YOUR INSTRUCTIONS:
Leave the images aside and copy out the whole listing, exact to the word.
(PROVIDED RECORDS Opens)
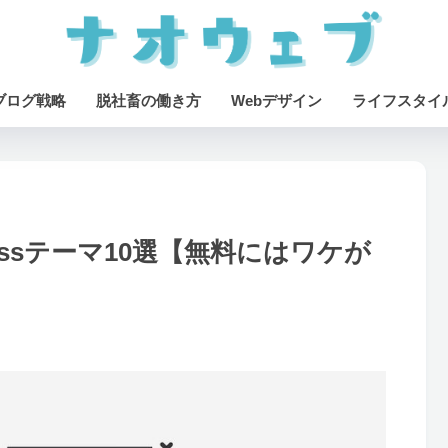
ブログ戦略
脱社畜の働き方
Webデザイン
ライフスタイ
essテーマ10選【無料にはワケが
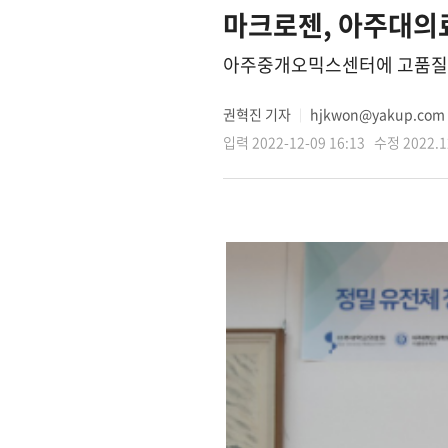
마크로젠, 아주대의료
아주중개오믹스센터에 고품질 
권혁진 기자
hjkwon@yakup.com
│
입력 2022-12-09 16:13 수정 2022.12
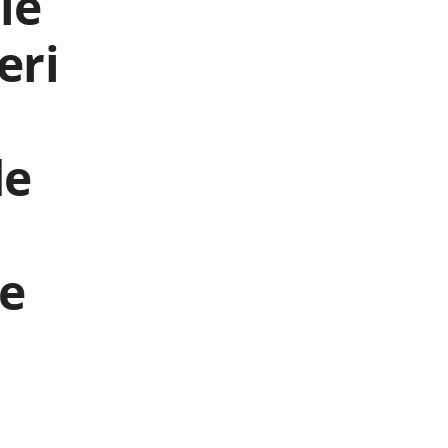
le
eri
de
le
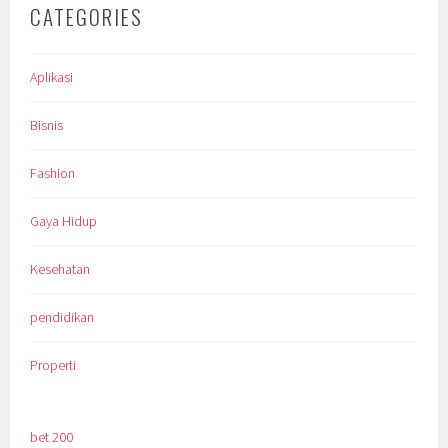
CATEGORIES
Aplikasi
Bisnis
Fashion
Gaya Hidup
Kesehatan
pendidikan
Properti
bet 200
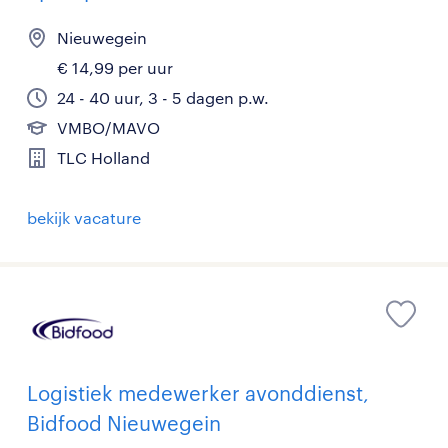
Nieuwegein
€ 14,99 per uur
24 - 40 uur, 3 - 5 dagen p.w.
VMBO/MAVO
TLC Holland
bekijk vacature
Logistiek medewerker avonddienst,
Bidfood Nieuwegein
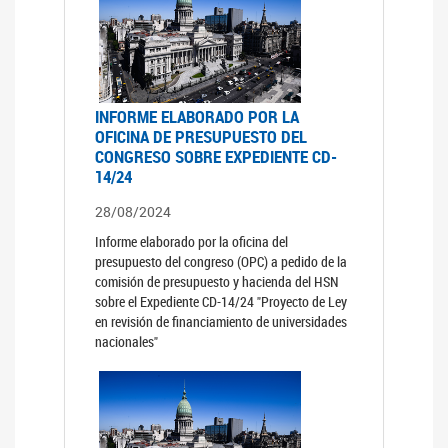
INFORME ELABORADO POR LA
OFICINA DE PRESUPUESTO DEL
CONGRESO SOBRE EXPEDIENTE CD-
14/24
28/08/2024
Informe elaborado por la oficina del
presupuesto del congreso (OPC) a pedido de la
comisión de presupuesto y hacienda del HSN
sobre el Expediente CD-14/24 "Proyecto de Ley
en revisión de financiamiento de universidades
nacionales"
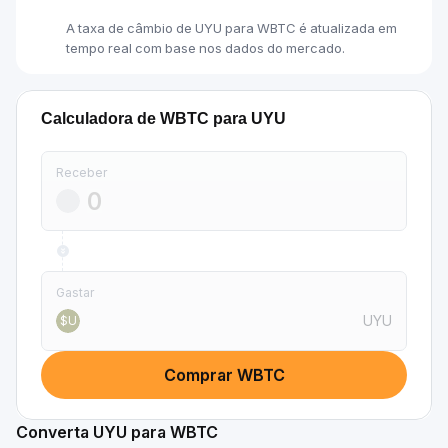
A taxa de câmbio de UYU para WBTC é atualizada em
tempo real com base nos dados do mercado.
Calculadora de WBTC para UYU
Receber
Gastar
UYU
$U
Comprar WBTC
Converta UYU para WBTC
(PROVIDED RECORDS Closes)
THE ANSWER:
ブログ戦略
脱社畜の働き方
Webデザイン
ライフスタイ
essテーマ10選【無料にはワケが
마크로젠, 아주대의료
아주중개오믹스센터에 고품질 
권혁진 기자
hjkwon@yakup.com
│
입력 2022-12-09 16:13 수정 2022.12
le
eri
de
le
CATEGORIES
Aplikasi
Bisnis
Fashion
Gaya Hidup
Kesehatan
pendidikan
Properti
bet 200
Nieuwegein
€ 14,99 per uur
24 - 40 uur, 3 - 5 dagen p.w.
VMBO/MAVO
TLC Holland
bekijk vacature
Logistiek medewerker avonddienst,
Bidfood Nieuwegein
INFORME ELABORADO POR LA
OFICINA DE PRESUPUESTO DEL
CONGRESO SOBRE EXPEDIENTE CD-
14/24
28/08/2024
Informe elaborado por la oficina del
presupuesto del congreso (OPC) a pedido de la
comisión de presupuesto y hacienda del HSN
sobre el Expediente CD-14/24 "Proyecto de Ley
en revisión de financiamiento de universidades
nacionales"
A taxa de câmbio de UYU para WBTC é atualizada em
tempo real com base nos dados do mercado.
Calculadora de WBTC para UYU
Receber
Gastar
UYU
$U
Comprar WBTC
Converta UYU para WBTC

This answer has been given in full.